* **Exercise goal**
The stretch from the line with "s serez cependant" through the line with "reducir los residuos" in the records below: write it out exactly, and nothing else.

(Page-level text extractions)
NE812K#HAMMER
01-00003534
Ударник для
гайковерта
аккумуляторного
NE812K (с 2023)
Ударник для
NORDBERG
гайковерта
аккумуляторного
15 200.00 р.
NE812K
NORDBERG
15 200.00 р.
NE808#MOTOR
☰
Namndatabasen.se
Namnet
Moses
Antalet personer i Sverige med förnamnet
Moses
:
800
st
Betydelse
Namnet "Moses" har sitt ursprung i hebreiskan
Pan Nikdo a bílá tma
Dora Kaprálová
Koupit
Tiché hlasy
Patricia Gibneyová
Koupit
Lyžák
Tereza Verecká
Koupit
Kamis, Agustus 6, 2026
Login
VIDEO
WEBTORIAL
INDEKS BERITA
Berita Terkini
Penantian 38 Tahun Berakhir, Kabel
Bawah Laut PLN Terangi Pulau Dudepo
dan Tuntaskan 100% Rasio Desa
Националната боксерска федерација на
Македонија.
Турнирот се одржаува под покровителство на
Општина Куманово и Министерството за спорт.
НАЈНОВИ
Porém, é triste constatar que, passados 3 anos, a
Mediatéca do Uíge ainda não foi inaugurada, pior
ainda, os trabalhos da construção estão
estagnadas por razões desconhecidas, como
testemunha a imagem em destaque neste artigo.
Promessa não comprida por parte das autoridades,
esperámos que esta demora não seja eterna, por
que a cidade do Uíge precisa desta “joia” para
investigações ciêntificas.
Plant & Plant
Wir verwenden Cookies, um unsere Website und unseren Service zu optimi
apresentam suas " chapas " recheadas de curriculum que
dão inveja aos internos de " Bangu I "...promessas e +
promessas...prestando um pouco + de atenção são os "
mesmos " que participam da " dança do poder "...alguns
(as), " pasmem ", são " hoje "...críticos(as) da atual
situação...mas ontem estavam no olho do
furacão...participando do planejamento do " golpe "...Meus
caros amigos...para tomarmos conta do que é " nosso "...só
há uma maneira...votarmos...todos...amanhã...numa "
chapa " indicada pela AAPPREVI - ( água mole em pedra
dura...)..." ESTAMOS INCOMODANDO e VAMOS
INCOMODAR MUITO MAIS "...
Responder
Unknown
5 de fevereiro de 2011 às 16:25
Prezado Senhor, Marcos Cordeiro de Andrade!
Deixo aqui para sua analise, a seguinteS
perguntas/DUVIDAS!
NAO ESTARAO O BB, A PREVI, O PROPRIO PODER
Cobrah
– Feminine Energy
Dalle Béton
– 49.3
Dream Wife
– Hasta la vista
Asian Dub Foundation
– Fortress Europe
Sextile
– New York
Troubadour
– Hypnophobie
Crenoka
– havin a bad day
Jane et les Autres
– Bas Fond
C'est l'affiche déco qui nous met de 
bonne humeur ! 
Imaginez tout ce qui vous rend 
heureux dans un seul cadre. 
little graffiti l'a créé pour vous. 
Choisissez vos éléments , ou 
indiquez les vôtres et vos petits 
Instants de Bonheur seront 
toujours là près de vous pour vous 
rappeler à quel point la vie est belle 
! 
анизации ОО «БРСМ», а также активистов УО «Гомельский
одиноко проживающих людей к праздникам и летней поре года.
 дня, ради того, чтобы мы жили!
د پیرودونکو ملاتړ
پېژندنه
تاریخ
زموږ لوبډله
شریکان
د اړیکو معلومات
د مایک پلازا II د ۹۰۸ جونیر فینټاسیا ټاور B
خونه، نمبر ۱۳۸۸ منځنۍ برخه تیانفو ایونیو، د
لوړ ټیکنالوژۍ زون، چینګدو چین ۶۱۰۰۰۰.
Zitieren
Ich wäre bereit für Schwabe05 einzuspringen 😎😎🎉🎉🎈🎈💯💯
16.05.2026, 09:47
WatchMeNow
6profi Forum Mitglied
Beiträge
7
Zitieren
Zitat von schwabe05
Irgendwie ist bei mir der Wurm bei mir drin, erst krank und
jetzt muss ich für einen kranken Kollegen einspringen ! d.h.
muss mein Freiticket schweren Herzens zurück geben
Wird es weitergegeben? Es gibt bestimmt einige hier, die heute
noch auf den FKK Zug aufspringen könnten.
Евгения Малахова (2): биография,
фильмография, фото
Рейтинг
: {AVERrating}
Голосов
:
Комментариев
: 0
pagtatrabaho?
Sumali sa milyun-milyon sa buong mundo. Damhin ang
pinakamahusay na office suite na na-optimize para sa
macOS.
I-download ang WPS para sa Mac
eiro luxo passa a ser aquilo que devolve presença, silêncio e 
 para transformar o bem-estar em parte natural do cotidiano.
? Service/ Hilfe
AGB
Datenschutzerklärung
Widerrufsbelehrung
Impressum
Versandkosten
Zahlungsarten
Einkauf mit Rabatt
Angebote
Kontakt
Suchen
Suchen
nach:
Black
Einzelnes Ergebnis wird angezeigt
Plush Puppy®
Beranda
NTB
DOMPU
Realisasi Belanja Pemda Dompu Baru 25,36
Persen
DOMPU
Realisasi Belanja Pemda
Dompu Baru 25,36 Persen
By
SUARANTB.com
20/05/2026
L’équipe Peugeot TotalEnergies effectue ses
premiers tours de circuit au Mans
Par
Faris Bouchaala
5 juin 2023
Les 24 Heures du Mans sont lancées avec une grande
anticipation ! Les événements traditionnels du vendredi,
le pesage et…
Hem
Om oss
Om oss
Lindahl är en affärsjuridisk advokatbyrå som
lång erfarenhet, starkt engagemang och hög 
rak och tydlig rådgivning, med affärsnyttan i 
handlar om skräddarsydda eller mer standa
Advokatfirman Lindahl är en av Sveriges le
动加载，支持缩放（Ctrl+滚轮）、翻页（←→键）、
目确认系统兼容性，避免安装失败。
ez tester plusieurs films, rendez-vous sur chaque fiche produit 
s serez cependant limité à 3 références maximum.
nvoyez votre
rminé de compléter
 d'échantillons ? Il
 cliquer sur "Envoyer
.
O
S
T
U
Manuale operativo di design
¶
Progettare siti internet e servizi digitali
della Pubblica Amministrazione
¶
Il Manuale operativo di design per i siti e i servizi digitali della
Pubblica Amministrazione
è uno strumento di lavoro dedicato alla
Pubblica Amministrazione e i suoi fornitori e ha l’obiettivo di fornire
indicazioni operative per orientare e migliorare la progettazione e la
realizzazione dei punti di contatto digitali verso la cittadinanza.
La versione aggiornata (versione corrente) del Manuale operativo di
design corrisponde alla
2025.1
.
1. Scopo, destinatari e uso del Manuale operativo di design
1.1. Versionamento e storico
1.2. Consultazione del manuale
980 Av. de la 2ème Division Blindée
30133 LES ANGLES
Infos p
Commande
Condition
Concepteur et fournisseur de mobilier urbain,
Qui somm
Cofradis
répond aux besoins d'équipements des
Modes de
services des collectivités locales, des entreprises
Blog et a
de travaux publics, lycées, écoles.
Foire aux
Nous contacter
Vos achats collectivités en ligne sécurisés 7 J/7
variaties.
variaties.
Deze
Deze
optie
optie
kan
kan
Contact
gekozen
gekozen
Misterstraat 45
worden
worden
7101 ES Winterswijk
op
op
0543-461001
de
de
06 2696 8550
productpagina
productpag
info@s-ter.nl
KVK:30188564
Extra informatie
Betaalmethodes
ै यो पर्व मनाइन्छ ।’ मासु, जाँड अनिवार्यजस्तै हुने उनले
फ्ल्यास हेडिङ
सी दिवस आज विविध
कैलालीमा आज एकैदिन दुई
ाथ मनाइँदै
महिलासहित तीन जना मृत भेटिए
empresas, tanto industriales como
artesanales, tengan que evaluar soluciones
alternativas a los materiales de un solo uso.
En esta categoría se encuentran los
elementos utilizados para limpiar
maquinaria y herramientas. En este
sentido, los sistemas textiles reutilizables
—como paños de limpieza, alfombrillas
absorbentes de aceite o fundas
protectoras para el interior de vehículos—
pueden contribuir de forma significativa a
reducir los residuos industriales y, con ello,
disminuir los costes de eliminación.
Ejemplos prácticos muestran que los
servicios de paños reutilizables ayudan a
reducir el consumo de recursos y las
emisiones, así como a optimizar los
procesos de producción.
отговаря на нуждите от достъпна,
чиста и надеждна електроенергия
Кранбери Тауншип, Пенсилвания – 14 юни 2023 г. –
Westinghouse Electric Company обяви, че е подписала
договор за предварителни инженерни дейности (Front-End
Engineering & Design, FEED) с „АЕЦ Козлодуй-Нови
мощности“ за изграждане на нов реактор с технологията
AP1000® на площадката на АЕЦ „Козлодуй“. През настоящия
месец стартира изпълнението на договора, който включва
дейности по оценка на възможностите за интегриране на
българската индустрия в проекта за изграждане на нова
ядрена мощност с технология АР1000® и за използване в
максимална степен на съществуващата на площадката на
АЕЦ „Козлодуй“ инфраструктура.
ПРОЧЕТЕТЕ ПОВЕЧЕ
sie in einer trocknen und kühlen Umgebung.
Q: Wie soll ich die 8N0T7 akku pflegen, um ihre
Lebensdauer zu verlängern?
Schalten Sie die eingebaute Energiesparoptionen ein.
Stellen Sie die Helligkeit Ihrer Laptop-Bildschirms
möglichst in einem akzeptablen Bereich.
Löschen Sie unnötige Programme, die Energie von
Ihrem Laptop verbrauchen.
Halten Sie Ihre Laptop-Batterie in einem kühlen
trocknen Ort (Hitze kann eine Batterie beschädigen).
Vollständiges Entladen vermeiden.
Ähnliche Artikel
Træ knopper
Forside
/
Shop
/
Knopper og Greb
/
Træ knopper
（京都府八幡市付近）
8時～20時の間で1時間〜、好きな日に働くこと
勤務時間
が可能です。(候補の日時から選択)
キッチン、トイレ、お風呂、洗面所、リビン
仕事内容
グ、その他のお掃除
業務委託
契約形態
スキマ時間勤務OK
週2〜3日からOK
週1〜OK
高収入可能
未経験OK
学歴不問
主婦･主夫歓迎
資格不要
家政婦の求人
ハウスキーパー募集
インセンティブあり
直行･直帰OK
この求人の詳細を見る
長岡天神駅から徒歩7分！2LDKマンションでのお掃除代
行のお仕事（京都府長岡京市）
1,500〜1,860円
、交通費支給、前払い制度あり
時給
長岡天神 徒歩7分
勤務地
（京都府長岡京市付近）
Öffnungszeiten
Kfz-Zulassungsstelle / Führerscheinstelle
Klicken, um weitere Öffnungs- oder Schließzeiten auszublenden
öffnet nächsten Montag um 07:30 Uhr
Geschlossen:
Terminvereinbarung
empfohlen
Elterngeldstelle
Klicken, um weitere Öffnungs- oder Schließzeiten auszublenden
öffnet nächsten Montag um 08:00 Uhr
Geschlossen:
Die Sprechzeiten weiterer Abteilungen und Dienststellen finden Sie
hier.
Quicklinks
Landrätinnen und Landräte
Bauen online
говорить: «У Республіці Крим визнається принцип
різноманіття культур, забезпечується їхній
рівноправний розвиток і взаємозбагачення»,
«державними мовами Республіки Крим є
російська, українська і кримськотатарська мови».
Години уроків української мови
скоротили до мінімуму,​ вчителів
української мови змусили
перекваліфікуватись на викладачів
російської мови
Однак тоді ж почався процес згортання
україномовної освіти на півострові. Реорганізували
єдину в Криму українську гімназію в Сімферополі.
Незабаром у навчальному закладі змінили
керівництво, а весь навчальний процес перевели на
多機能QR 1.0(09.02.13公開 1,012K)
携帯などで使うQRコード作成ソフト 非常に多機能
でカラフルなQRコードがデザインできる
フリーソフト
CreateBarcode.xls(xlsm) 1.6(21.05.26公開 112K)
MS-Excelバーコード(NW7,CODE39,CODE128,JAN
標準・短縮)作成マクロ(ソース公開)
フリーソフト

* **Response box**
s serez cependant limité à 3 références maximum.
nvoyez votre
rminé de compléter
 d'échantillons ? Il
 cliquer sur "Envoyer
.
O
S
T
U
Manuale operativo di design
¶
Progettare siti internet e servizi digitali
della Pubblica Amministrazione
¶
Il Manuale operativo di design per i siti e i servizi digitali della
Pubblica Amministrazione
è uno strumento di lavoro dedicato alla
Pubblica Amministrazione e i suoi fornitori e ha l’obiettivo di fornire
indicazioni operative per orientare e migliorare la progettazione e la
realizzazione dei punti di contatto digitali verso la cittadinanza.
La versione aggiornata (versione corrente) del Manuale operativo di
design corrisponde alla
2025.1
.
1. Scopo, destinatari e uso del Manuale operativo di design
1.1. Versionamento e storico
1.2. Consultazione del manuale
980 Av. de la 2ème Division Blindée
30133 LES ANGLES
Infos p
Commande
Condition
Concepteur et fournisseur de mobilier urbain,
Qui somm
Cofradis
répond aux besoins d'équipements des
Modes de
services des collectivités locales, des entreprises
Blog et a
de travaux publics, lycées, écoles.
Foire aux
Nous contacter
Vos achats collectivités en ligne sécurisés 7 J/7
variaties.
variaties.
Deze
Deze
optie
optie
kan
kan
Contact
gekozen
gekozen
Misterstraat 45
worden
worden
7101 ES Winterswijk
op
op
0543-461001
de
de
06 2696 8550
productpagina
productpag
info@s-ter.nl
KVK:30188564
Extra informatie
Betaalmethodes
ै यो पर्व मनाइन्छ ।’ मासु, जाँड अनिवार्यजस्तै हुने उनले
फ्ल्यास हेडिङ
सी दिवस आज विविध
कैलालीमा आज एकैदिन दुई
ाथ मनाइँदै
महिलासहित तीन जना मृत भेटिए
empresas, tanto industriales como
artesanales, tengan que evaluar soluciones
alternativas a los materiales de un solo uso.
En esta categoría se encuentran los
elementos utilizados para limpiar
maquinaria y herramientas. En este
sentido, los sistemas textiles reutilizables
—como paños de limpieza, alfombrillas
absorbentes de aceite o fundas
protectoras para el interior de vehículos—
pueden contribuir de forma significativa a
reducir los residuos industriales y, con ello,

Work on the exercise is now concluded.